Then you can actually overload the top-level operator with the first argument using statically permitted type constraints and some clever syntax cheating:

 type U = U with static member inline ($) (U, a: int) = fun (b: string) -> a + b.Length static member inline ($) (U, a: System.DateTime) = fun (b: int) -> string (int a.Ticks + b) static member inline ($) (U, a: string) = fun (b: int) -> a.Length + b let inline (=>) (a: ^a) (b: ^b) = (U $ a) b let a = 5 => "55" // = 7 let b = System.DateTime.MinValue => 55 // = "55" let c = "55" => 7 // = "9" let d = 5 => "55" => "66" => "77" // = 11 

And finally, if you really want to overload the second argument, you can also do this by enlisting the help of the overloaded instance methods:

 type I(a: int) = member this.ap(b: string) = a + b.Length member this.ap(b: int) = string( a + b ) type S(a: string) = member this.ap(b: int) = b + a.Length member this.ap(b: string) = b.Length + a.Length type W = W with static member inline ($) (W, a: int) = I a static member inline ($) (W, a: string) = S a let inline ap (a: ^a) (b: ^b) = (^a : (member ap: ^b -> ^c) (a, b)) let inline (==>) (a: ^a) (b: ^b) = ap (W $ a) b let aa = 5 ==> "55" // = 7 let bb = "55" ==> 5 // = 7 let cc = 5 ==> "55" ==> 7 ==> "abc" ==> 9 // = "14" 
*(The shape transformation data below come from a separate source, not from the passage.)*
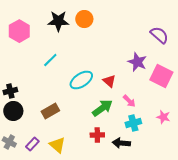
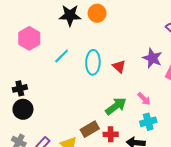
pink hexagon: (19, 31) -> (29, 38), moved
cyan ellipse: (81, 80) -> (93, 62), moved, turned -55
red triangle: (109, 81) -> (119, 66), moved
brown rectangle: (50, 111) -> (90, 129), moved

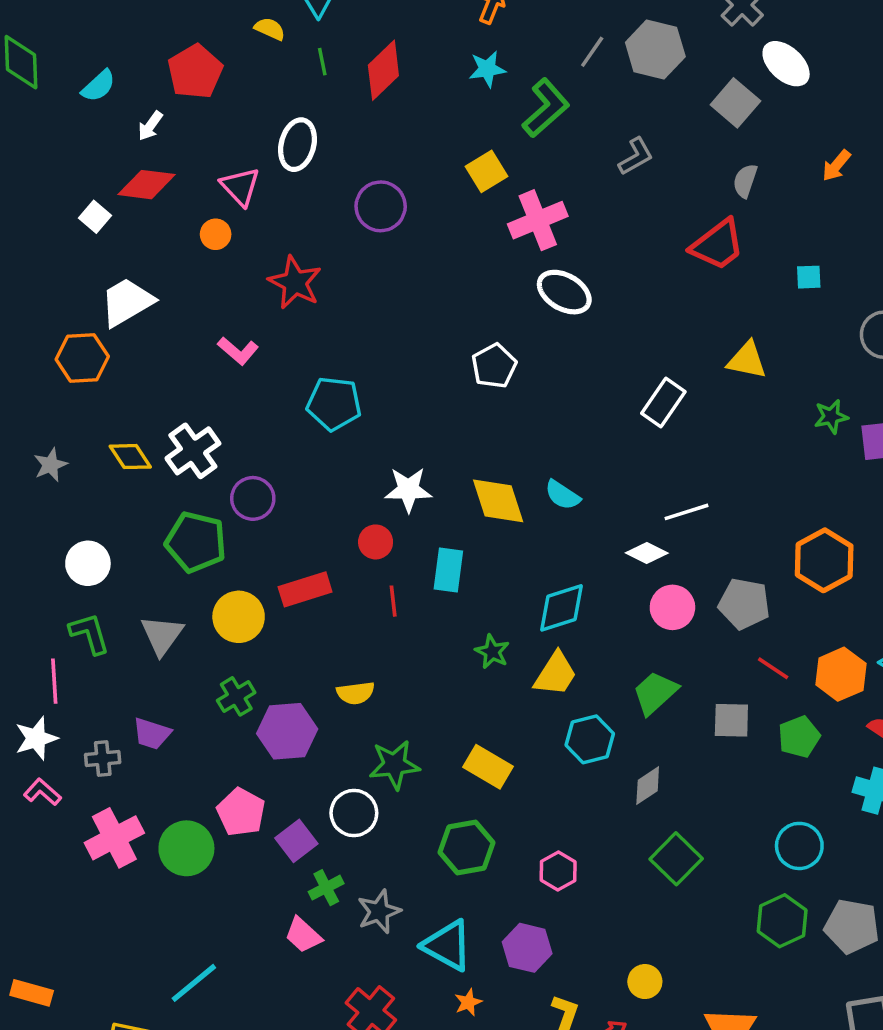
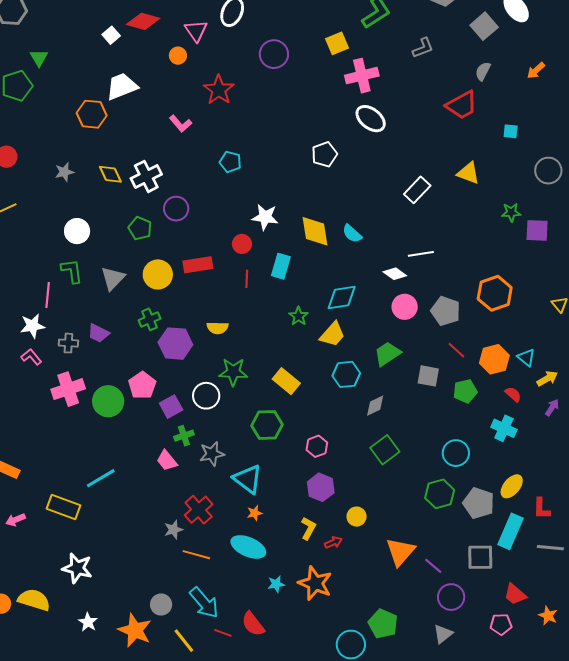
cyan pentagon: (334, 404) -> (230, 162), size x0.7
green pentagon: (196, 542) -> (140, 228), size x0.7
purple hexagon: (527, 948) -> (321, 487), moved

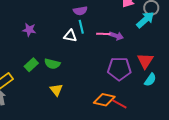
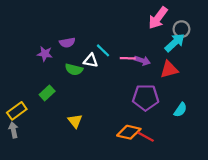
purple semicircle: (80, 11) -> (67, 43), moved
cyan line: (81, 27) -> (103, 50), turned -32
red triangle: (145, 61) -> (169, 69), moved, turned 42
green semicircle: (52, 64) -> (74, 69), moved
The disadvantage (or, according to some, up) is that all this happens during compilation (see those inline all over the place?). True class types will definitely be better, but you can do a lot with just static type and overload constraints.

And of course, you can also do good inheritance in F #:

 type Base() = class end type A() = inherit Base() type B() = inherit Base() let (===>) (a: #Base) (b: #Base) = Base() let g = A() ===> B() ===> A() 

But ... Inheritance? Really?

However, this is rarely worth the trouble. In practice, you can usually achieve your ultimate goal with regular functions and maybe just sprinkle on optionally openable user statements, just for added convenience. Overloaded operators may initially look like a shiny cool toy, but they are dangerously easy to abuse. Remember C ++, learn the lessons :-)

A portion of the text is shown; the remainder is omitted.